2. Near the end of the essay, duCille writes: “When all is said, done, and disposed of—the borrowing, overplotting, preaching, and propagandizing—the real problem with Clotel lies in the particular slippery nature of Brown’s brand of realism, which both deploys and denies the documentary impulse that drives the reading, if not the writing, of African-American literature” (458).
a. Write a paragraph or two that first paraphrases and then amplifies or illuminates this critical assertion. What does duCille have in mind when she lists borrowing, overplotting, preaching, and propagandizing as crucial elements of Clotel? Give specific examples; you can refer back to your answer to question 1 if you feel you’ve already touched on some of the relevant details.
b. What does it mean to say that this novel’s “brand of realism . . . both deploys and denies the documentary impulse”? Pick that statement apart by explaining what duCille means by “the documentary impulse” and identifying where it can be seen in Brown’s novel – three or four examples will do. Then consider what it means to make a distinction between deployment and denial in this context.
3. One obvious oddity of Brown’s novel is that though it regularly invokes real historical incidents, the timeline/chronology is distorted: there are a number of internal contradictions as well as departures from real historical chronology. What are the effects of these contradictions and anomalies? What do they tell us about the novel’s mode of representation? Offer a thesis and support it with specific examples.
4. Jonathan Senchyne uses the phrase “strategically edits” to describe what one chapter in Clotel does to and with Lydia Maria Child’s story “The Quadroons” (“Bottles of Ink and Reams of Paper: Clotel, Racialization, and the Material Culture of Print,” in Early African American Print Culture, ed. Lara Langer Cohen and Jordan Alexander Stein [Philadelphia: University of Pennsylvania Press, 2012, 140-158; 157). That phrase itself represents a kind of argument about Brown’s fictional practice. Use the phrase “strategically edits” as the jumping-off point for a fuller description of what it means and why it matters when Clotel borrows and adapts another literary text.

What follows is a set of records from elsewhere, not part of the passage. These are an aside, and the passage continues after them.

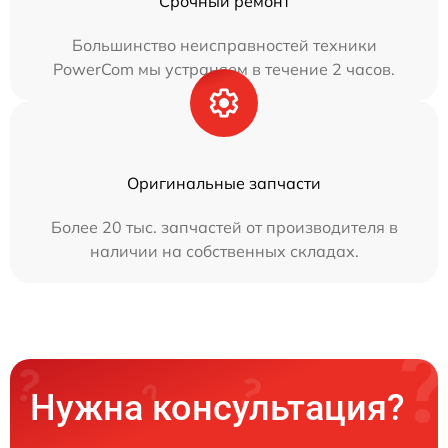
Срочный ремонт
Большинство неисправностей техники
PowerCom мы устраняем в течение 2 часов.
Оригинальные запчасти
Более 20 тыс. запчастей от производителя в
наличии на собственных складах.
Нужна консультация?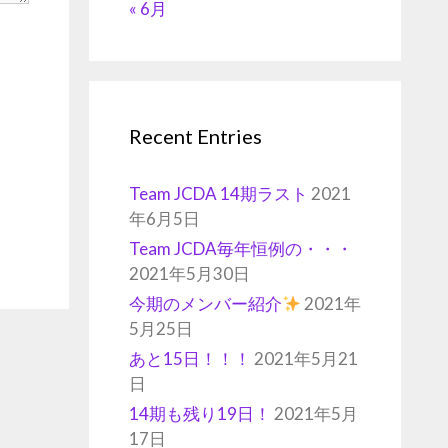
« 6月
Recent Entries
Team JCDA 14期ラスト
2021
年6月5日
Team JCDA毎年恒例の・・・
2021年5月30日
今期のメンバー紹介
2021年
5月25日
あと15日！！！
2021年5月21
日
14期も残り19日！
2021年5月
17日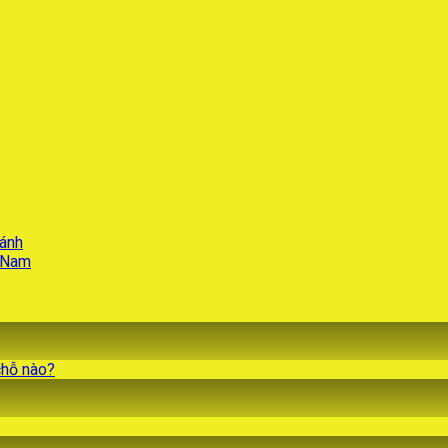
hánh
t Nam
chỗ nào?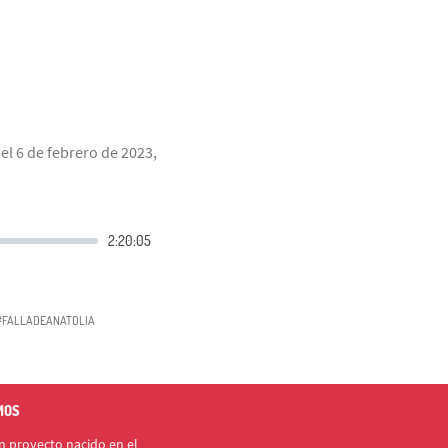
el 6 de febrero de 2023,
#FALLADEANATOLIA
MOS
 proyecto nacido en el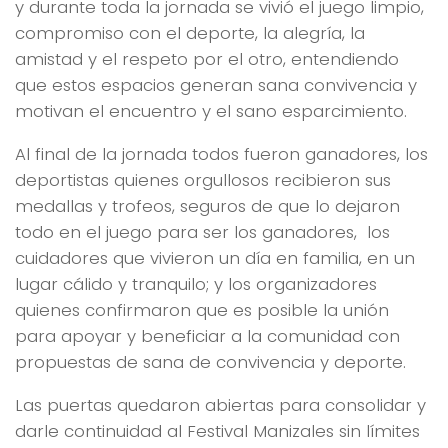
y durante toda la jornada se vivió el juego limpio,
compromiso con el deporte, la alegría, la
amistad y el respeto por el otro, entendiendo
que estos espacios generan sana convivencia y
motivan el encuentro y el sano esparcimiento.
Al final de la jornada todos fueron ganadores, los
deportistas quienes orgullosos recibieron sus
medallas y trofeos, seguros de que lo dejaron
todo en el juego para ser los ganadores, los
cuidadores que vivieron un día en familia, en un
lugar cálido y tranquilo; y los organizadores
quienes confirmaron que es posible la unión
para apoyar y beneficiar a la comunidad con
propuestas de sana de convivencia y deporte.
Las puertas quedaron abiertas para consolidar y
darle continuidad al Festival Manizales sin límites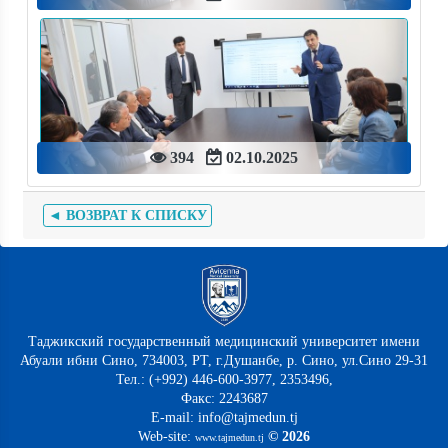
394
02.10.2025
◄ ВОЗВРАТ К СПИСКУ
Таджикский государственный медицинский университет имени
Абуали ибни Сино, 734003, РТ, г.Душанбе, р. Сино, ул.Сино 29-31
Тел.: (+992) 446-600-3977, 2353496,
Факс: 2243687
E-mail: info@tajmedun.tj
Web-site:
© 2026
www.tajmedun.tj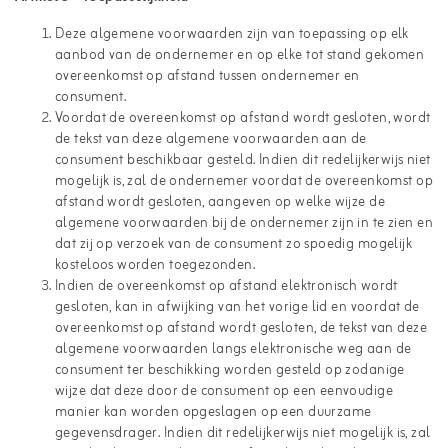
Deze algemene voorwaarden zijn van toepassing op elk
aanbod van de ondernemer en op elke tot stand gekomen
overeenkomst op afstand tussen ondernemer en
consument.
Voordat de overeenkomst op afstand wordt gesloten, wordt
de tekst van deze algemene voorwaarden aan de
consument beschikbaar gesteld. Indien dit redelijkerwijs niet
mogelijk is, zal de ondernemer voordat de overeenkomst op
afstand wordt gesloten, aangeven op welke wijze de
algemene voorwaarden bij de ondernemer zijn in te zien en
dat zij op verzoek van de consument zo spoedig mogelijk
kosteloos worden toegezonden.
Indien de overeenkomst op afstand elektronisch wordt
gesloten, kan in afwijking van het vorige lid en voordat de
overeenkomst op afstand wordt gesloten, de tekst van deze
algemene voorwaarden langs elektronische weg aan de
consument ter beschikking worden gesteld op zodanige
wijze dat deze door de consument op een eenvoudige
manier kan worden opgeslagen op een duurzame
gegevensdrager. Indien dit redelijkerwijs niet mogelijk is, zal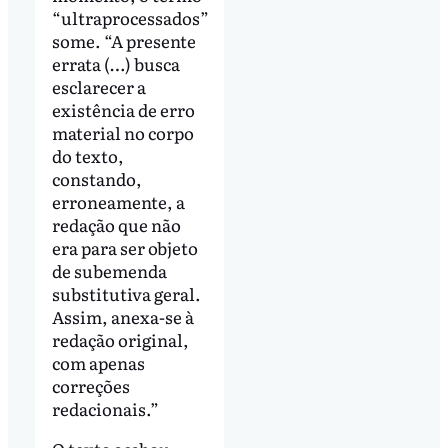
“ultraprocessados”
some. “A presente
errata (…) busca
esclarecer a
existência de erro
material no corpo
do texto,
constando,
erroneamente, a
redação que não
era para ser objeto
de subemenda
substitutiva geral.
Assim, anexa-se à
redação original,
com apenas
correções
redacionais.”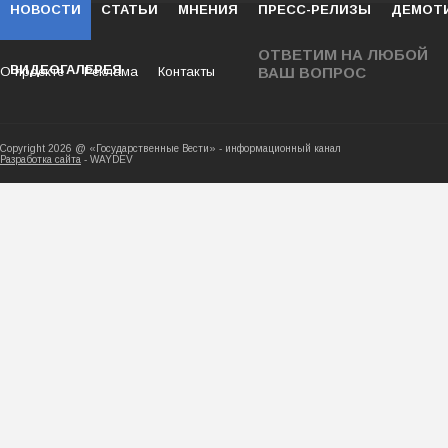
НОВОСТИ
СТАТЬИ
МНЕНИЯ
ПРЕСС-РЕЛИЗЫ
ДЕМОТ
ОТВЕТИМ НА ЛЮБОЙ
ВИДЕОГАЛЕРЕЯ
О проекте
Реклама
Контакты
ВАШ ВОПРОС
Copyright 2026 @ «Государственные Вести» - ин
Разработка сайта
- WAYDEV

5. When I lecture on Clotel on Tuesday evening, I will consider some questions about the advantages and limitations of close reading as a method for getting a grasp on novels. In some ways, Clotel is very different from, say, Emma (it’s more like Paradise Lost in the sense that it would be perverse to read it without considering questions of history and politics). But it remains important, I would say, to attend closely to the novel’s narrative voice. Find a two- to four-sentence stretch that you think can fairly stand in for the novel’s narrative voice more generally. Then write a paragraph characterizing that narrative voice. What do we know about the narrator? What are the predominant traits of the narrative voice? Make sure to consider intellectual, affective (emotional) and political dimensions as well as more narrowly stylistic ones.